Perhaps they are aware that there were people here before Maori, and should be part of the school curriculum.


A leader of the Patupaiarehe people, who were here 1000 years before Maori, was addressing the Waitangi Tribunal recently and was told to shut up and sit down because she was extinct.


What gross effrontery! Forbidden History, a book by John Dudley Aldworth, should be part of the history which is taught at schools!

KEVAN G. MARKS, Kaipara.


Dear Sir, (Sent to the Mangawhai Focus 9/12/18)
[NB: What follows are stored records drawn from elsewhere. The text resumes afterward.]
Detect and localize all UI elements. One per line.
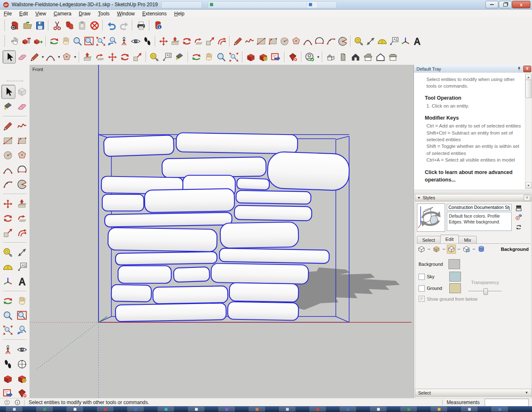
- pie-icon[interactable]: [337, 35, 348, 47]
- pie-icon[interactable]: [15, 178, 29, 191]
- toolbar-grip[interactable]: [4, 36, 6, 47]
- save-icon[interactable]: [34, 19, 46, 32]
- slider-thumb[interactable]: [483, 288, 488, 295]
- taskbar-app-button[interactable]: [370, 407, 387, 412]
- rotrect-icon[interactable]: [267, 35, 278, 47]
- scroll-down-icon[interactable]: ▼: [525, 182, 532, 189]
- ground-checkbox[interactable]: [419, 285, 425, 292]
- pan-icon[interactable]: [60, 35, 71, 47]
- pin-icon[interactable]: [516, 66, 522, 72]
- account-dropdown-icon[interactable]: ▼: [317, 55, 320, 59]
- tab-mix[interactable]: Mix: [458, 236, 476, 243]
- followme-icon[interactable]: [94, 51, 106, 63]
- polygon-dropdown-icon[interactable]: ▼: [74, 55, 77, 59]
- style-name-input[interactable]: [447, 204, 512, 211]
- pencil-dropdown-icon[interactable]: ▼: [41, 55, 44, 59]
- collapse-arrow-icon[interactable]: ▼: [417, 196, 421, 200]
- followme-icon[interactable]: [192, 35, 204, 47]
- ground-color-swatch[interactable]: [449, 283, 461, 293]
- select-icon[interactable]: [2, 50, 16, 64]
- redcube2-icon[interactable]: [32, 35, 44, 47]
- move-icon[interactable]: [106, 51, 119, 63]
- show-ground-checkbox[interactable]: ✓: [419, 296, 425, 302]
- circle-icon[interactable]: [1, 149, 15, 162]
- scrollbar-thumb[interactable]: [525, 80, 532, 98]
- zoom-icon[interactable]: [1, 309, 15, 322]
- orbit-icon[interactable]: [48, 35, 60, 47]
- zoomprev-icon[interactable]: [15, 324, 29, 337]
- pushpull-icon[interactable]: [15, 197, 29, 211]
- layout-icon[interactable]: [270, 51, 282, 63]
- dimension-icon[interactable]: [15, 246, 29, 259]
- update-style-icon[interactable]: [515, 223, 522, 231]
- taskbar-app-button[interactable]: [461, 407, 478, 412]
- warehouse-icon[interactable]: [1, 372, 15, 385]
- minimize-button[interactable]: [485, 1, 498, 8]
- rectangle-icon[interactable]: [1, 134, 15, 147]
- arc3-icon[interactable]: [325, 35, 337, 47]
- taskbar-app-button[interactable]: [66, 407, 83, 412]
- houseright-icon[interactable]: [362, 51, 374, 63]
- watermark-settings-icon[interactable]: [462, 245, 471, 254]
- paste-icon[interactable]: [76, 19, 88, 32]
- advanced-operations-link[interactable]: Click to learn about more advanced opera…: [425, 169, 522, 184]
- taskbar-app-button[interactable]: [6, 407, 22, 412]
- taskbar-app-button[interactable]: [36, 407, 53, 412]
- paint-icon[interactable]: [1, 100, 15, 113]
- scale-icon[interactable]: [1, 226, 15, 240]
- rotrect-icon[interactable]: [15, 134, 29, 147]
- polygon-icon[interactable]: [61, 51, 73, 63]
- collapsed-select-panel[interactable]: Select ▼: [415, 389, 532, 397]
- orbit-icon[interactable]: [1, 294, 15, 308]
- menu-help[interactable]: Help: [170, 10, 188, 17]
- undo-icon[interactable]: [105, 19, 118, 32]
- menu-window[interactable]: Window: [113, 10, 139, 17]
- poscamera-icon[interactable]: [118, 35, 130, 47]
- scroll-up-icon[interactable]: ▲: [525, 74, 532, 80]
- extwarehouse-icon[interactable]: [257, 51, 270, 63]
- open-icon[interactable]: [21, 19, 34, 32]
- taskbar-app-button[interactable]: [97, 407, 113, 412]
- houseiso-icon[interactable]: [325, 51, 337, 63]
- poscamera-icon[interactable]: [1, 343, 15, 356]
- zoomwin-icon[interactable]: [83, 35, 95, 47]
- sky-color-swatch[interactable]: [449, 272, 461, 282]
- housefront-icon[interactable]: [350, 51, 362, 63]
- tape-icon[interactable]: [148, 51, 161, 63]
- dimension-icon[interactable]: [365, 35, 376, 47]
- pan-icon[interactable]: [15, 294, 29, 308]
- axes-icon[interactable]: [399, 35, 411, 47]
- arc2-icon[interactable]: [313, 35, 325, 47]
- zoom-icon[interactable]: [215, 51, 228, 63]
- taskbar-app-button[interactable]: [431, 407, 447, 412]
- model-viewport[interactable]: Front: [30, 65, 414, 398]
- tape-icon[interactable]: [1, 246, 15, 259]
- copy-icon[interactable]: [63, 19, 76, 32]
- pushpull-icon[interactable]: [81, 51, 94, 63]
- polygon-icon[interactable]: [15, 149, 29, 162]
- houseleft-icon[interactable]: [387, 51, 399, 63]
- taskbar-app-button[interactable]: [400, 407, 417, 412]
- pencil-icon[interactable]: [28, 51, 41, 63]
- text3d-icon[interactable]: [411, 35, 423, 47]
- arc-icon[interactable]: [44, 51, 57, 63]
- tab-select[interactable]: Select: [417, 236, 441, 243]
- zoom-icon[interactable]: [71, 35, 83, 47]
- background-color-swatch[interactable]: [448, 259, 460, 269]
- taskbar-app-button[interactable]: [218, 407, 235, 412]
- taskbar-app-button[interactable]: [340, 407, 356, 412]
- cut-icon[interactable]: [51, 19, 63, 32]
- menu-extensions[interactable]: Extensions: [138, 10, 170, 17]
- styles-close-icon[interactable]: x: [524, 195, 530, 201]
- menu-tools[interactable]: Tools: [94, 10, 113, 17]
- print-icon[interactable]: [135, 19, 147, 32]
- houseback-icon[interactable]: [374, 51, 387, 63]
- edge-settings-icon[interactable]: [417, 245, 426, 254]
- arc-icon[interactable]: [302, 35, 313, 47]
- windows-taskbar[interactable]: [0, 406, 532, 412]
- text3d-icon[interactable]: [15, 275, 29, 288]
- freehand-icon[interactable]: [244, 35, 255, 47]
- close-button[interactable]: x: [512, 1, 530, 8]
- eraserpink-icon[interactable]: [15, 100, 29, 113]
- restore-button[interactable]: [499, 1, 512, 8]
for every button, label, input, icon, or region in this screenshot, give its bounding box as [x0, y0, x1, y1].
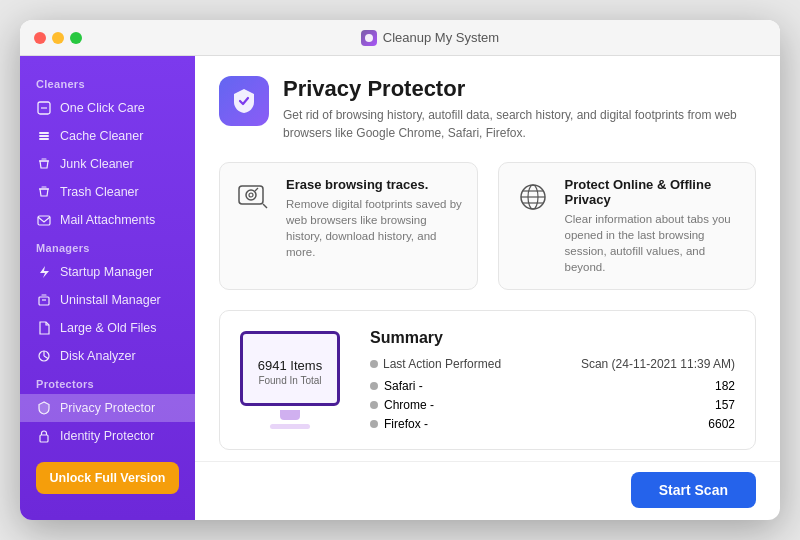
feature-title-privacy: Protect Online & Offline Privacy	[565, 177, 742, 207]
app-window: Cleanup My System Cleaners One Click Car…	[20, 20, 780, 520]
trash-icon	[36, 184, 52, 200]
last-action-value: Scan (24-11-2021 11:39 AM)	[581, 357, 735, 371]
sidebar-item-label: Uninstall Manager	[60, 293, 161, 307]
svg-rect-12	[40, 435, 48, 442]
maximize-button[interactable]	[70, 32, 82, 44]
safari-dot	[370, 382, 378, 390]
layers-icon	[36, 128, 52, 144]
found-in-total-label: Found In Total	[258, 375, 321, 386]
erase-icon	[234, 177, 274, 217]
cleaners-section-label: Cleaners	[20, 70, 195, 94]
protectors-section-label: Protectors	[20, 370, 195, 394]
sidebar-item-label: Privacy Protector	[60, 401, 155, 415]
feature-title-erase: Erase browsing traces.	[286, 177, 463, 192]
managers-section-label: Managers	[20, 234, 195, 258]
start-scan-button[interactable]: Start Scan	[631, 472, 756, 508]
monitor-count: 6941 Items	[258, 352, 322, 375]
globe-icon	[513, 177, 553, 217]
firefox-dot	[370, 420, 378, 428]
summary-info: Summary Last Action Performed Scan (24-1…	[370, 329, 735, 431]
svg-rect-3	[39, 132, 49, 134]
safari-row: Safari - 182	[370, 379, 735, 393]
feature-desc-privacy: Clear information about tabs you opened …	[565, 211, 742, 275]
file-icon	[36, 320, 52, 336]
sidebar-item-label: Mail Attachments	[60, 213, 155, 227]
chrome-dot	[370, 401, 378, 409]
sidebar-item-uninstall-manager[interactable]: Uninstall Manager	[20, 286, 195, 314]
junk-icon	[36, 156, 52, 172]
titlebar: Cleanup My System	[20, 20, 780, 56]
uninstall-icon	[36, 292, 52, 308]
svg-rect-5	[39, 138, 49, 140]
monitor-screen: 6941 Items Found In Total	[240, 331, 340, 406]
sidebar-item-label: Cache Cleaner	[60, 129, 143, 143]
page-title: Privacy Protector	[283, 76, 743, 102]
cursor-icon	[36, 100, 52, 116]
summary-last-action: Last Action Performed Scan (24-11-2021 1…	[370, 357, 735, 371]
main-content: Privacy Protector Get rid of browsing hi…	[195, 56, 780, 461]
sidebar-item-startup-manager[interactable]: Startup Manager	[20, 258, 195, 286]
monitor-stand	[280, 410, 300, 420]
safari-count: 182	[715, 379, 735, 393]
firefox-count: 6602	[708, 417, 735, 431]
sidebar-item-large-old-files[interactable]: Large & Old Files	[20, 314, 195, 342]
feature-card-privacy: Protect Online & Offline Privacy Clear i…	[498, 162, 757, 290]
browser-stats: Safari - 182 Chrome - 157 Firefox -	[370, 379, 735, 431]
page-description: Get rid of browsing history, autofill da…	[283, 106, 743, 142]
feature-text-erase: Erase browsing traces. Remove digital fo…	[286, 177, 463, 260]
chrome-row: Chrome - 157	[370, 398, 735, 412]
minimize-button[interactable]	[52, 32, 64, 44]
chrome-count: 157	[715, 398, 735, 412]
sidebar-item-label: One Click Care	[60, 101, 145, 115]
sidebar-bottom: Unlock Full Version	[20, 450, 195, 506]
summary-card: 6941 Items Found In Total Summary Last A…	[219, 310, 756, 450]
monitor-visual: 6941 Items Found In Total	[240, 331, 340, 429]
shield-icon	[36, 400, 52, 416]
feature-text-privacy: Protect Online & Offline Privacy Clear i…	[565, 177, 742, 275]
sidebar: Cleaners One Click Care Cache Cleaner Ju…	[20, 56, 195, 520]
app-icon	[361, 30, 377, 46]
sidebar-item-label: Junk Cleaner	[60, 157, 134, 171]
sidebar-item-mail-attachments[interactable]: Mail Attachments	[20, 206, 195, 234]
sidebar-item-cache-cleaner[interactable]: Cache Cleaner	[20, 122, 195, 150]
content-area: Cleaners One Click Care Cache Cleaner Ju…	[20, 56, 780, 520]
sidebar-item-trash-cleaner[interactable]: Trash Cleaner	[20, 178, 195, 206]
close-button[interactable]	[34, 32, 46, 44]
total-items-number: 6941	[258, 358, 287, 373]
items-label: Items	[287, 358, 322, 373]
bolt-icon	[36, 264, 52, 280]
firefox-row: Firefox - 6602	[370, 417, 735, 431]
sidebar-item-label: Disk Analyzer	[60, 349, 136, 363]
sidebar-item-junk-cleaner[interactable]: Junk Cleaner	[20, 150, 195, 178]
svg-rect-13	[239, 186, 263, 204]
sidebar-item-disk-analyzer[interactable]: Disk Analyzer	[20, 342, 195, 370]
bottom-bar: Start Scan	[195, 461, 780, 520]
feature-card-erase: Erase browsing traces. Remove digital fo…	[219, 162, 478, 290]
firefox-label: Firefox -	[384, 417, 428, 431]
pie-chart-icon	[36, 348, 52, 364]
traffic-lights	[34, 32, 82, 44]
sidebar-item-label: Identity Protector	[60, 429, 155, 443]
sidebar-item-identity-protector[interactable]: Identity Protector	[20, 422, 195, 450]
page-header: Privacy Protector Get rid of browsing hi…	[219, 76, 756, 142]
app-title: Cleanup My System	[383, 30, 499, 45]
unlock-full-version-button[interactable]: Unlock Full Version	[36, 462, 179, 494]
svg-point-0	[365, 34, 373, 42]
monitor-base	[270, 424, 310, 429]
summary-title: Summary	[370, 329, 735, 347]
sidebar-item-label: Large & Old Files	[60, 321, 157, 335]
sidebar-item-label: Trash Cleaner	[60, 185, 139, 199]
page-header-text: Privacy Protector Get rid of browsing hi…	[283, 76, 743, 142]
svg-line-16	[255, 188, 258, 191]
svg-line-17	[263, 204, 267, 208]
svg-rect-8	[38, 216, 50, 225]
svg-point-14	[246, 190, 256, 200]
lock-icon	[36, 428, 52, 444]
page-header-icon	[219, 76, 269, 126]
svg-rect-4	[39, 135, 49, 137]
last-action-dot	[370, 360, 378, 368]
sidebar-item-one-click-care[interactable]: One Click Care	[20, 94, 195, 122]
sidebar-item-privacy-protector[interactable]: Privacy Protector	[20, 394, 195, 422]
svg-rect-9	[39, 297, 49, 305]
envelope-icon	[36, 212, 52, 228]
Professor Angus McFarlane of the University of Canterbury relates that “Educators are calling for the Treaty of Waitangi to be taught accurately and in depth in schools, but lack of teaching material and underlying resistance is getting in the way.” I agree, but not for the same reason. He further states that “If you are passionate about being a New Zealander, you must be passionate about the Treaty of Waitangi.”


Well, to a degree. What we should be passionate about is celebrating Queen Victoria’s Royal Charter/Letters Patent on November 16, 1840, separating New Zealand from the New South Wales Government and a Constitution to form a Government to make and enforce laws, and which has been completely ignored by Government and academics!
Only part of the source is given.